Robert lui, campe le personnage de Tyler, un jeune new-yorkais qui décide de séduire la fille d’un flic qui l’a humilié. C’est une sorte de vengeance… Sauf que (là vous avez déjà deviné la suite) la fille en question, Ally, se révèle être tout à fait aimable. Et les deux finissent par tomber réellement amoureux… Se lance alors une jolie histoire d’amour, intense et sincère…

« Sincère » c’est peut-être le mot qui définirait le mieux ce film. Il est loin des romances classiques, construites à peu près toutes sur un modèle similaire. L’histoire n’est pas une simple succession d’événements linéaires, qui servent un dénouement connu d’avance.

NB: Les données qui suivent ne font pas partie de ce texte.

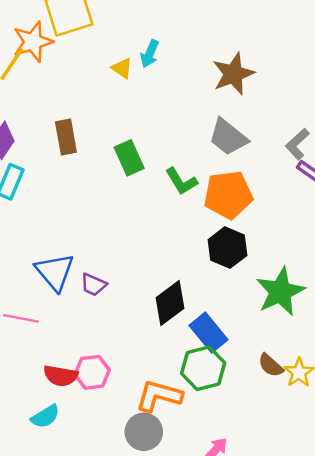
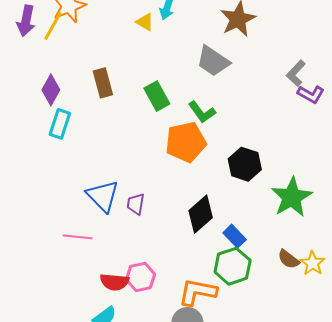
gray trapezoid: (228, 137) -> (213, 61), moved
orange pentagon: (228, 195) -> (186, 142), moved
purple trapezoid: (93, 285) -> (136, 204), turned 80
blue rectangle: (208, 333) -> (235, 236), size x0.7

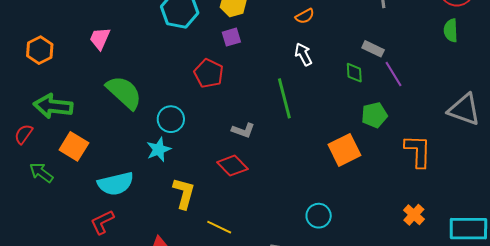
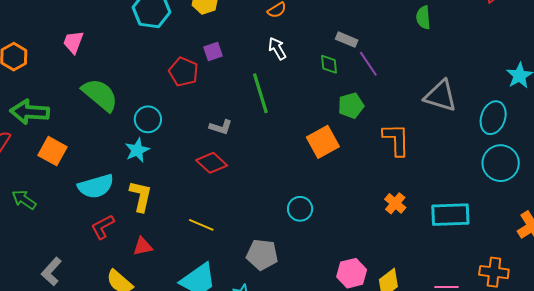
purple square: (231, 37) -> (213, 51), moved
green arrow: (41, 173) -> (24, 200), moved
yellow L-shape: (184, 193) -> (141, 196), moved
red L-shape: (102, 222) -> (103, 227), moved

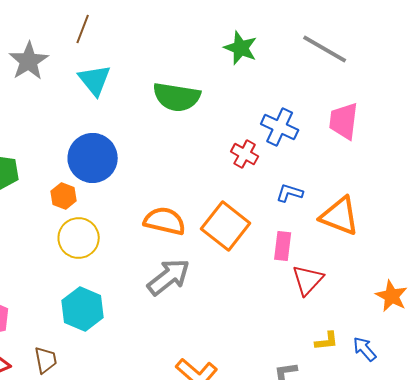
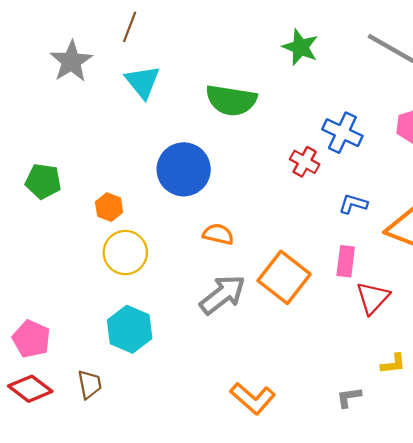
blue circle: (93, 158) -> (184, 169), moved
orange semicircle: (165, 221) -> (218, 234), size x0.7
orange square: (226, 226) -> (284, 277), moved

La romance entre Tyler et Ally a déjà un intérêt, mais d’autres histoires viennent se greffer tout autour. Il y a le passé d’Ally, et puis la famille de Tyler, avec le père totalement dédié à son travail, au point de délaisser sa famille ; avec la petite sœur qui est le souffre-douleur de son école, etc etc…

Remember Me est un chouette film, servi par un casting plutôt soigné (le père de Tyler n’est autre que Pierce Brosnan_je veux dire, James Bond quand-même !) qui offre tout un éventail de bons sentiments, sans verser dans la bisounourserie® (je copyright ce mot tiens). Il se termine par un vrai final qui vous laissera sur les fesses (et tout cas pour nous ce fut le cas) !

A voir, même si comme moi vous étiez totalement passés à côté de la folie Twilight et ne trouvez pas de charme particulier à Robert Pattinson !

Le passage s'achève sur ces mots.